Pela terceira edição consecutiva o Amplifest aposta na presença em cartaz duma banda surpresa, e se no passado essa responsabilidade calhou aos Catacombe e aos Sektor 304 preencher esse espaço, pela primeira vez coube a uma banda estrangeira fazê-lo no palco da Sala 1 do Hard Club. Ainda há pouco tempo sob o nome de Beastmilk, agora como Grave Pleasures; foram os finlandeses os escolhidos para desta feita encarnar o ponto de interrogação. O rock e o pós-punk dos nórdicos não nos cativou minimamente, longe disso. Aquele misto entre uns Joy Division uns bpm mais acelerados e a postura exibicionista à banda de rock de décadas passadas só nos lembrando de uma ou outra coisa que poderíamos ouvir de uns Blind Zero, se estes andassem com uma nuvem um nadinha cinzenta às costas, pelo menos. Horas mais tarde foram os Metz quem marcaram presença nesta mesma Sala 1, e se há algo do qual nunca ninguém poderá acusar os canadianos é de não trazerem baterias e baterias de energia interminável para cima do palco; isso e suor, litros dele. Se ainda assim conseguimos não achar tudo aquilo aborrecido? Infelizmente, não. Se até por momentos parecia estar a ser incrível, sempre nos pareceu que àqueles rapazes de Toronto falta também uma noção de quando e como abrandar, e essa falta de dinamismo que impõe à estrutura da sua música faz-nos sentir que passados cinco minutos já teremos ouvido tudo o que possa estar para a frente.

Três anos, três concertos dos belgas na cidade do Porto. O fenómeno que rodeia os Amenra e a própria Church Of Ra ainda nos custa de certa forma a assimilar, e com o anúncio recente de que os próprios iriam abandonar os palcos após o final da digressão em curso, a actuação neste Amplifest tinha tudo para adquirir contornos especiais. O melhor esteve mesmo reservado para a primeira metade – “Razoreater” é um monstro autêntico – quando passada a marca de meio termo não conseguimos evitar pensar que o cavalo negro encarnado Amenra  terá quebrado em automatismos. A própria “Silver Needle. Golden Nail” banalizou-se para a despedida e o gosto que deixa é amargo. Ainda há dois anos naquele mesmo palco; já os vimos em bem melhor forma.

Até há bem pouco tempo, a ideia de ver Gnaw Their Tongues ao vivo não seria certamente sequer levada a sério. Há tanto na música de Mories que o fará carregar sempre o estatuto de “bedroom producer”, sendo pela certa um dos mais prolíficos e peculiares artistas do género, a quantidade de lançamentos que foi acumulando desde 2006 não nos deixa enganar.
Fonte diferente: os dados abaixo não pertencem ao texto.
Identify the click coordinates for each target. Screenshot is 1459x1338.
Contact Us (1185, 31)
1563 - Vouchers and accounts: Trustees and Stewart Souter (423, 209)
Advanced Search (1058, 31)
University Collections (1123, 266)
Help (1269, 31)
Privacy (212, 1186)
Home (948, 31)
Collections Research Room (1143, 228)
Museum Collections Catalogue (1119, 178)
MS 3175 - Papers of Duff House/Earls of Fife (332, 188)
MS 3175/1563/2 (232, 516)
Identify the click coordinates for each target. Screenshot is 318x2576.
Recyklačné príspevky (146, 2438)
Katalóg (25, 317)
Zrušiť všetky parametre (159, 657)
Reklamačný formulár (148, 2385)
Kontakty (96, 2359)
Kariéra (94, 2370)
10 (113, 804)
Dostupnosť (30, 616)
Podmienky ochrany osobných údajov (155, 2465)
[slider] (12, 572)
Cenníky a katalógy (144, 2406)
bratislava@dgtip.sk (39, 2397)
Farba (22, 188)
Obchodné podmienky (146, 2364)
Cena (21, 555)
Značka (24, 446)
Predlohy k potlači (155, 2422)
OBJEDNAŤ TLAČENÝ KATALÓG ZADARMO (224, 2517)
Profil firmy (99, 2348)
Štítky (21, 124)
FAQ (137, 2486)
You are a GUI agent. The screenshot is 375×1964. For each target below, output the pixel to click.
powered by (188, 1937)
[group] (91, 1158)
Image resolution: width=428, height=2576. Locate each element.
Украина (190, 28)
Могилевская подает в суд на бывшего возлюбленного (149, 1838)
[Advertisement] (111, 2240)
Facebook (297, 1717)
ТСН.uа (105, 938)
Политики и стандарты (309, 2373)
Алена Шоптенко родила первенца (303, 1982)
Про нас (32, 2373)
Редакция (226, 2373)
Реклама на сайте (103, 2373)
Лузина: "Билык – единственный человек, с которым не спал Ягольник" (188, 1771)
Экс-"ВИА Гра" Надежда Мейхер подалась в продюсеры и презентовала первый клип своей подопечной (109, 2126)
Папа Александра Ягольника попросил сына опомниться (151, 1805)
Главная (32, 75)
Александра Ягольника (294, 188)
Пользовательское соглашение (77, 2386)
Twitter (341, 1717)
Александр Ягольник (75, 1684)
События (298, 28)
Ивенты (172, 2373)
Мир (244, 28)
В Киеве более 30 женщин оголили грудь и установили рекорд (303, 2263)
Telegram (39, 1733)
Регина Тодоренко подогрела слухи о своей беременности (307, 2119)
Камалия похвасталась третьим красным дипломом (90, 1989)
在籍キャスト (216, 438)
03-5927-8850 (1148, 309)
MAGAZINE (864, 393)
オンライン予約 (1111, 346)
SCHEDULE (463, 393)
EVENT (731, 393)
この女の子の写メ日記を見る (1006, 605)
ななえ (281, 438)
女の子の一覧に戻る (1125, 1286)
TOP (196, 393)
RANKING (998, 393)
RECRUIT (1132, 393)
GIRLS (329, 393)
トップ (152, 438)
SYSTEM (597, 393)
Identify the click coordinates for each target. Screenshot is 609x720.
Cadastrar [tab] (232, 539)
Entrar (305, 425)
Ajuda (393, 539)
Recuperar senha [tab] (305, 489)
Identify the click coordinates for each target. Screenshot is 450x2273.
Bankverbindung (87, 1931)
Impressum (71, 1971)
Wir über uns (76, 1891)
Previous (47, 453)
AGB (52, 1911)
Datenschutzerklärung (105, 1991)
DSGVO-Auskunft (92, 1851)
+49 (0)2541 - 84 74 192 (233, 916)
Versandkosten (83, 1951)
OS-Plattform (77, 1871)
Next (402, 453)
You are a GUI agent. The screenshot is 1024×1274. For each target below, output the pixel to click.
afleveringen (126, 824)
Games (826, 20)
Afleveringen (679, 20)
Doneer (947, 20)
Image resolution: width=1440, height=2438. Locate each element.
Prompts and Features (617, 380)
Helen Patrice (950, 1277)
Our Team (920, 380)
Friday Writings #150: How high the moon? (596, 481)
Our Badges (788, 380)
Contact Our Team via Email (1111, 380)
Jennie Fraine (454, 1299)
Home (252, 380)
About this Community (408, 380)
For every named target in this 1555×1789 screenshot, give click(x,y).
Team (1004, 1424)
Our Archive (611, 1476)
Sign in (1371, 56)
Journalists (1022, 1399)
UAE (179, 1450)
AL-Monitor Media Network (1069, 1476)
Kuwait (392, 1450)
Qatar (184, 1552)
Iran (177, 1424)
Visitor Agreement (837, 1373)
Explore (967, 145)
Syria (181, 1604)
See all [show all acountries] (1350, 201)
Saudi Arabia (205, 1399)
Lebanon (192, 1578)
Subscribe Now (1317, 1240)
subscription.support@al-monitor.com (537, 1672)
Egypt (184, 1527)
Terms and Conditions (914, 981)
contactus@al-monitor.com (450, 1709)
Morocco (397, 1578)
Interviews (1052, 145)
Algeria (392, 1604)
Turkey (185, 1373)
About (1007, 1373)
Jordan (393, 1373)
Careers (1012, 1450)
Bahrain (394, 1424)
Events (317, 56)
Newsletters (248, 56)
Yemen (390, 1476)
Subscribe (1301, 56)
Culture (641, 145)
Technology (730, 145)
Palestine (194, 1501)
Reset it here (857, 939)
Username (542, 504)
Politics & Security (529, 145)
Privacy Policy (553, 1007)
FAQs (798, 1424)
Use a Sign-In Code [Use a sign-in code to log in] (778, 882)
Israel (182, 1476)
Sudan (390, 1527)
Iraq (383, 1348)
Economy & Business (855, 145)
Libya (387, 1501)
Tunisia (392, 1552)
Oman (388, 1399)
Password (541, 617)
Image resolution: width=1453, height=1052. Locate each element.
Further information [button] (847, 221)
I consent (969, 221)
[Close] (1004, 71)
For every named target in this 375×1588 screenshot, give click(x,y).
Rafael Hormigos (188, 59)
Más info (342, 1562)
Quem vos escreve recorda ainda a primeira vez que ouviu aquele An Epiphanic Vomiting of Blood, de como mil e uma portas de repente se abriram e de como muita coisa mudou daí para a frente. A parafernália diabólica que compõe o corpo do monstro que é GTT faz-se duma drum machine impiedosa, de grunhidos arrancados aos confins do inferno e de jactos de bílis ruidosa que nos mordem os tímpanos. Ainda assim parece-nos ter faltado aspereza ao que representa GTT em palco – mais noise e menos blast beats disparados a tempo inteiro – mas acima de tudo mais definição e maturidade na construção do alinhamento; pareceu tudo ainda demasiado novo para resultar tão bem quanto podia.

Se os públicos fazem-se conquistar com empenho e trabalho, os eventos especiais fazem-se na fronteira do risco entre um potencial falhanço e o altar da consagração, e ver a paixão e a dedicação que a malta da Amplificasom estampa em cada evento que organiza é um verdadeiro prazer. Sábado viu o melhor seguimento e alinhamento de qualquer edição passada do festival, e é precisamente essa evolução linear para mais e melhor que nos faz apaixonar ano após ano. Ainda agora acabou e já só pensamos em regressar.